Ms. Stockett has come out against the most vocal opponents and responded to Ablene Cooper’s accusation with the following statement:
“The character ‘Aibileen Clark’ in The Help is a fictional character and is not intended to depict Mrs. Cooper. I’ve met Mrs. Cooper only briefly. I used the name ‘Aibileen’ because it resonated with ‘Constantine,’ the beloved woman who took care of the book’s main character in her youth. As readers of The Help know, my Aibileen is a true heroine: she is intelligent, an author, a devoted servant of the Lord and a good mother.”
Various books come and go and I don’t believe that written works should be censored beyond the author’s intent –otherwise, how would we know what they’re trying to convey. However, Kathryn Stockett’s book seemed to bypass the concerns conveyed by Black women in particular.
That’s what’s so disturbing, i.e., the silencing of the Black woman –much like Black maids in the pre-Civil Rights South.
Black women’s concerns about a white, Southern woman writing about Black maids in the segregated, Jim Crow south –outside of nonfiction—made some Black women a bit uncomfortable.
With the current climate of various extremist groups and individuals trying to “revise” the history of African Americans in the United States, it immediately set off some red flags for me.
My grandmother was a domestic, but she didn’t become one until she moved to San Francisco during World War II. Stuck in a growing city with few opportunities for smart, proud Black women, she became a domestic for San Francisco’s elite and politicians. She remembered the South, and though her family had their own comforts based on their class, she didn’t’ want to stay there.
Granted, racism against African Americans is anywhere, north, south, east or west, and can be delivered by non-whites as well as whites, but we’re talking about the segregationist south which was a black and white issue.
“The Help” is now made into a film starring one of my favorite actresses, Viola Davis. The main character, Skeeter, is played by another one of my favorite actresses, Emma Stone. Neither of those women are the issue.
I thought some of the concerns that arose when “The Help” was a book, would somehow be addressed or acknowledged during the filming process.
Author Kathryn Stockett seemed to picked up more steam.
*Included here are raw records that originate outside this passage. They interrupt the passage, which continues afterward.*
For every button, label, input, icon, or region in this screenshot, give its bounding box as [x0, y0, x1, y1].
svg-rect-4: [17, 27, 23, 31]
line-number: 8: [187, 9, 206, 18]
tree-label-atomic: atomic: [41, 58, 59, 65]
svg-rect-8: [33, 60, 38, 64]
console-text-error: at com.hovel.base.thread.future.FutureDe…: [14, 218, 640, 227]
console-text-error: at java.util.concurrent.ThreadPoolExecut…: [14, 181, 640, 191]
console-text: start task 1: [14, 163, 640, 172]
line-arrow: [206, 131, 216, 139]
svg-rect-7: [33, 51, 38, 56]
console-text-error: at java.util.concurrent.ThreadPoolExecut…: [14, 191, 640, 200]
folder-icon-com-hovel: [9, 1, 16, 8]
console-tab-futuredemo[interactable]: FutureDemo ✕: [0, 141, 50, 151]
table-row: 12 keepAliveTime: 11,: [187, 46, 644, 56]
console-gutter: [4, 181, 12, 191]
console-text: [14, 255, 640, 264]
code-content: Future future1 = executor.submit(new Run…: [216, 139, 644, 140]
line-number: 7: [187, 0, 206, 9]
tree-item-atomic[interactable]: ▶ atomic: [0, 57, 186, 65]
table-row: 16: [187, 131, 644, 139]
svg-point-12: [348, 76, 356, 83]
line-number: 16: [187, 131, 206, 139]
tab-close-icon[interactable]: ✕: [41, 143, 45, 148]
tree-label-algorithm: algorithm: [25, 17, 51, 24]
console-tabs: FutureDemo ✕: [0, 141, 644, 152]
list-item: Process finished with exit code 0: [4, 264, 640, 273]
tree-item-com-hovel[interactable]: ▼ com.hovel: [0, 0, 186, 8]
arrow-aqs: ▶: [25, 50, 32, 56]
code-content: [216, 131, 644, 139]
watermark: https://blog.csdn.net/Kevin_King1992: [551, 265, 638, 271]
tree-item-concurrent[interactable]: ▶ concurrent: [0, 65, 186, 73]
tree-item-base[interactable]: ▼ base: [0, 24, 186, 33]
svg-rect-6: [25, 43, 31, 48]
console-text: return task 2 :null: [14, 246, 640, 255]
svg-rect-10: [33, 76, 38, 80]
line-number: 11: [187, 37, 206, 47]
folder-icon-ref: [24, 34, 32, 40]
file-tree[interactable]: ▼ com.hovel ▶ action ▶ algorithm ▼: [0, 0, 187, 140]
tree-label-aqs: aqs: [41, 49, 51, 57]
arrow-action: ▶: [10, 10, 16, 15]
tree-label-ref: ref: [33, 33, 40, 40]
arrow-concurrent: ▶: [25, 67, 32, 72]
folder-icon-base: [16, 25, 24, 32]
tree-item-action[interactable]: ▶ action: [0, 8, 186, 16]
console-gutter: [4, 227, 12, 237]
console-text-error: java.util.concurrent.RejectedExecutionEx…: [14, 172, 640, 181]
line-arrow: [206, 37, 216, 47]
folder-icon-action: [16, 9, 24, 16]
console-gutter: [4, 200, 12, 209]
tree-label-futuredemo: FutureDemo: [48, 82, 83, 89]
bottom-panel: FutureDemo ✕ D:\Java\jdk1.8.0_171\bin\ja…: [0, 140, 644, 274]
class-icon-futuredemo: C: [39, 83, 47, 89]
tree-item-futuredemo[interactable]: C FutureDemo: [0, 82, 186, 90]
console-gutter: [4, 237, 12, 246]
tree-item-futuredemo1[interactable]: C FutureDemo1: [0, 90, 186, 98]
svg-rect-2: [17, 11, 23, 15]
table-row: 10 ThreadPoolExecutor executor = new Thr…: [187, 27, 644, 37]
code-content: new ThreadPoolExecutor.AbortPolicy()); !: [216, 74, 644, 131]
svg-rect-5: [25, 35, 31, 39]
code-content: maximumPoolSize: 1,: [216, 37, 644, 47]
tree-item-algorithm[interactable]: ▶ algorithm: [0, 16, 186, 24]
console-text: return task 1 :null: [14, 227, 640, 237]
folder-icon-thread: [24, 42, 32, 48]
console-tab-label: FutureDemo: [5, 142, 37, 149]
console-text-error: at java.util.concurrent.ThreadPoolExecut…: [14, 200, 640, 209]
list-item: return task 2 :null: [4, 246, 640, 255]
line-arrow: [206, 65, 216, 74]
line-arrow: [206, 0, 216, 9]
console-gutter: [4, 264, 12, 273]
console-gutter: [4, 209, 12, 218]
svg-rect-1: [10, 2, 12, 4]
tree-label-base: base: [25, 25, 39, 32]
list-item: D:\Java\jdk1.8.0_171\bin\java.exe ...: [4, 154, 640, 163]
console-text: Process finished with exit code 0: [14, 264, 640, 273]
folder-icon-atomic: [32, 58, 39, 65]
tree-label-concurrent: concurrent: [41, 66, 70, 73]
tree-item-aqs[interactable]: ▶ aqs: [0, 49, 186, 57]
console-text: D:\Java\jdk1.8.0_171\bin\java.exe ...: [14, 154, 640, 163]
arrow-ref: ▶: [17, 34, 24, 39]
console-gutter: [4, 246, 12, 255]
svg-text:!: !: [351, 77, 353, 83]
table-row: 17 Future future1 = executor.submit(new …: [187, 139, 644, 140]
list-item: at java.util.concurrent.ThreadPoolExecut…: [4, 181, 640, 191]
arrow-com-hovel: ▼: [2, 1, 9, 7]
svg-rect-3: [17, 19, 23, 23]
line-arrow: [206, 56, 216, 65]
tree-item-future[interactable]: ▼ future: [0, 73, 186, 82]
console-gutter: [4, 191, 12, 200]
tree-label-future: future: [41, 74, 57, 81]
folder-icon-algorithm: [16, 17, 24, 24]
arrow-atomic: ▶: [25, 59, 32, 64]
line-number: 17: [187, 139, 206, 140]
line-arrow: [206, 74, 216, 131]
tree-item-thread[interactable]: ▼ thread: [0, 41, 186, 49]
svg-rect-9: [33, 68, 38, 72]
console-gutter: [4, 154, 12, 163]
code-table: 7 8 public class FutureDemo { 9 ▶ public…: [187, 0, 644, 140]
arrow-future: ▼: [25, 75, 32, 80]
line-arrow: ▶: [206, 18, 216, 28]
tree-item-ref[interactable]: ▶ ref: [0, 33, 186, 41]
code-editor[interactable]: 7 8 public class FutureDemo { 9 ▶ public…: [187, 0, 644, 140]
How dare anyone (especially Black women) take offense to her book, story or portrayals. She seemingly didn’t seek out a Black woman –or Black woman consultants—who could bring a bit more reality to the existence of powerless, segregated Black women in Mississippi. No. Instead she hired her Southern brethren and childhood friend Tate Taylor to take on the film.
According to the L.A. Times, even lead actress Viola Davis had some concerns about Taylor’s role:
(Davis) said she was so serious because she knew how many expectations were riding on the film. “You get pressure from so many groups of people. You get pressure from African Americans, you get pressure from women, you get pressure from other actors. So all those voices are in your head,” she said.
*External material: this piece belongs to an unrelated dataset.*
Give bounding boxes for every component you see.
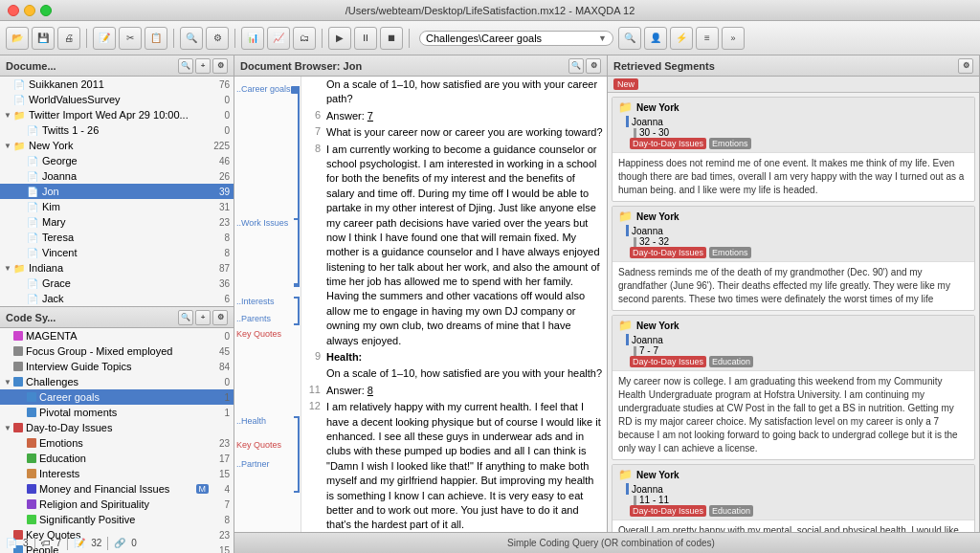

The work is fiction, I know that. My concerns are bigger than Kathryn Stockett’s story.
It’s about the reality of Black women in the pre-Civil Rights South who were often the most consistent wage earners in their families. Their status was often socially low, and their power even lower. There are few women during this era who would have risked their low-wage but consistent job by “telling” on their employers. In the small towns they occupied, everyone knows everyone else’s business. Would any one of these women knowingly have told the personal goings-on of their employer’s household without the option of leaving town? If it was even assumed that one of these women leaked confidential information to others, don’t we understand that they would’ve have been promptly fired and the employer (often gender segregated white women with their own issues surrounding power) would have “blacklisted” the maid?
So that’s my issue with the book and the film.
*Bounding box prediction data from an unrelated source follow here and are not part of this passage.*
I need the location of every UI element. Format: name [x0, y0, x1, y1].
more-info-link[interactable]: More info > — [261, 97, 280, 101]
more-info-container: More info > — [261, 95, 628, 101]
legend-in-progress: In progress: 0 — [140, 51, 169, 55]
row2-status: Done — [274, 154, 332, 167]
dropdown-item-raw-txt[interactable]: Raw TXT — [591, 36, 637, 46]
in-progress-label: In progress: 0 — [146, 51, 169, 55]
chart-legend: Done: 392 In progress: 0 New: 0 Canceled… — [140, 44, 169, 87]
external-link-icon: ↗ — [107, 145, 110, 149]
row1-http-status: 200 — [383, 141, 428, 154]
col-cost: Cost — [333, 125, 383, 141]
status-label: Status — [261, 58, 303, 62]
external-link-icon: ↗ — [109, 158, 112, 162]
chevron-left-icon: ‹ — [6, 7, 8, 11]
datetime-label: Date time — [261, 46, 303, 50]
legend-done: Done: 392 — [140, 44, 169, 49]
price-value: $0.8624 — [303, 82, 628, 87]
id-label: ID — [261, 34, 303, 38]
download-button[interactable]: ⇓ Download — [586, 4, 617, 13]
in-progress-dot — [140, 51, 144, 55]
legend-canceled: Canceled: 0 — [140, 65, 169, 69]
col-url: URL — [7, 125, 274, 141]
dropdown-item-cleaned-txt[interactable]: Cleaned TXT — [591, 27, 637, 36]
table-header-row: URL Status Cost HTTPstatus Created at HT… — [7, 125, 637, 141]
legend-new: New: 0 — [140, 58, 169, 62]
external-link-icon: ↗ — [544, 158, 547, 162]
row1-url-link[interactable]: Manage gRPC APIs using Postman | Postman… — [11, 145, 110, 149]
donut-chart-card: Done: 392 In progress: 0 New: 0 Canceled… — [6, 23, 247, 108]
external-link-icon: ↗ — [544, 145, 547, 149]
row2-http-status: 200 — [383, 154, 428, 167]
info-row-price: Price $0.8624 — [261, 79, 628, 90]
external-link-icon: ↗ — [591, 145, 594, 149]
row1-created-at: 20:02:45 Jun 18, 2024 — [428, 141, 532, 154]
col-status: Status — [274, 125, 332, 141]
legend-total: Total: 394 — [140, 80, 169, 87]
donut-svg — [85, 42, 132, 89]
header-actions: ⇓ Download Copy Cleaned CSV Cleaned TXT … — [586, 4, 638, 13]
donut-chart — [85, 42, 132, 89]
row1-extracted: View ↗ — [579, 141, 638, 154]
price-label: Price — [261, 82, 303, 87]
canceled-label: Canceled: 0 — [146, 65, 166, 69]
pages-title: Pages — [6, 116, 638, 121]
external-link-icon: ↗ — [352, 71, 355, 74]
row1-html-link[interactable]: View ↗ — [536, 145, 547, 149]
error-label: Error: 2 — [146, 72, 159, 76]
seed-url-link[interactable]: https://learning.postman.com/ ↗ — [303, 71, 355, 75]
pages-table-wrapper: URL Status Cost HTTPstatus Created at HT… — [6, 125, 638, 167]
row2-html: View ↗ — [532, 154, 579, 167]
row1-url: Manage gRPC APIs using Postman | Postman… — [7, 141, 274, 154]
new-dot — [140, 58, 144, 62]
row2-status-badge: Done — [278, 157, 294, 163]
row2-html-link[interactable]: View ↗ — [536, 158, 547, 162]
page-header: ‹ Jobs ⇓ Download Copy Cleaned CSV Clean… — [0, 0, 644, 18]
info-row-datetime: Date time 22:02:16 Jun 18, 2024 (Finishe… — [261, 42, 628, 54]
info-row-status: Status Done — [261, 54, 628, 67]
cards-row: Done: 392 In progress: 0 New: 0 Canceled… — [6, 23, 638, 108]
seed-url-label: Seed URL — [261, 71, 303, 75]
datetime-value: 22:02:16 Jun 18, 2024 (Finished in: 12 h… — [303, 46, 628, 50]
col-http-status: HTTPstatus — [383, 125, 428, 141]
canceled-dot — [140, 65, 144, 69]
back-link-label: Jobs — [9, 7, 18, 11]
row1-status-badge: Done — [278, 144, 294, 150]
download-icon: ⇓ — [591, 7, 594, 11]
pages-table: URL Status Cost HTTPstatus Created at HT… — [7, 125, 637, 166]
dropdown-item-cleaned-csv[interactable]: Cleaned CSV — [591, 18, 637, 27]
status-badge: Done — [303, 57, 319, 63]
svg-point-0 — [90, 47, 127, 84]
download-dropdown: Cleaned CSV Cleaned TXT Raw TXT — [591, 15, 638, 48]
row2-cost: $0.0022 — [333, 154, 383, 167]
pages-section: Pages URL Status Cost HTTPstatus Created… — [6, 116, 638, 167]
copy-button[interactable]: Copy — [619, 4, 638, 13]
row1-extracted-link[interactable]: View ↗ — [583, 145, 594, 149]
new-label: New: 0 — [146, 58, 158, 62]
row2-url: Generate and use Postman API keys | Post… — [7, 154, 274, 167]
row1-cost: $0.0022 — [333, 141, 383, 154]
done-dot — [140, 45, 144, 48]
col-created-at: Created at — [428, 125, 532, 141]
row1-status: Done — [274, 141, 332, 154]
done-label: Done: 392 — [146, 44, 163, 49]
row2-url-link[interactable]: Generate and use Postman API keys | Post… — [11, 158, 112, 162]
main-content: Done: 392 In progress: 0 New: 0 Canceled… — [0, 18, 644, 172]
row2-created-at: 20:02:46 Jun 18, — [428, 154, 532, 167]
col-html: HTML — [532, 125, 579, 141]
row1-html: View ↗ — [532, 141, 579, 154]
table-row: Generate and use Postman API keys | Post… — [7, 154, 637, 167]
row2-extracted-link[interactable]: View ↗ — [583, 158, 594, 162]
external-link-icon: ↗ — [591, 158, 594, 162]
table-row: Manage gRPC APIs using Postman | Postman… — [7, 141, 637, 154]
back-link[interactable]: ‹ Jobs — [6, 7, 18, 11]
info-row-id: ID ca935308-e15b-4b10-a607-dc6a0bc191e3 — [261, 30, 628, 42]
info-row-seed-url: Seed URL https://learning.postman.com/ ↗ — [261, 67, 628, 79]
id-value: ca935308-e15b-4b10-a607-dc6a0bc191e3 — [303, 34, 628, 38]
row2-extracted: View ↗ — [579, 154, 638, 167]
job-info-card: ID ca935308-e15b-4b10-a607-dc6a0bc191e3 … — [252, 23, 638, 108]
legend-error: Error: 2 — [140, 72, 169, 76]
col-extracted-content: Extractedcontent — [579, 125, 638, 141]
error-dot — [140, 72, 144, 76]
For the thousands of well written books about Black women who were domestics, this is the book that Hollywood thinks is a “good read,” regardless of the critics who have said otherwise.
In the future, Hollywood needs to make a concerted effort to incorporate African American consultants who are well-versed in the stories, history and experiences of this subject …not relying on the actresses themselves. It’s rare that you will find an African American actress who has the conviction of Ms. Davis to voice her opinion and to make a concerted effort to get the story right without acquiescing to the opinion of the masses. It’s also rare that an actress –any actress—will care enough to know the history surrounding a part like this.
For my part, I will not be giving Ms. Stockett any more money; however, I will always support the good faith efforts of Black actresses such as Ms. Davis.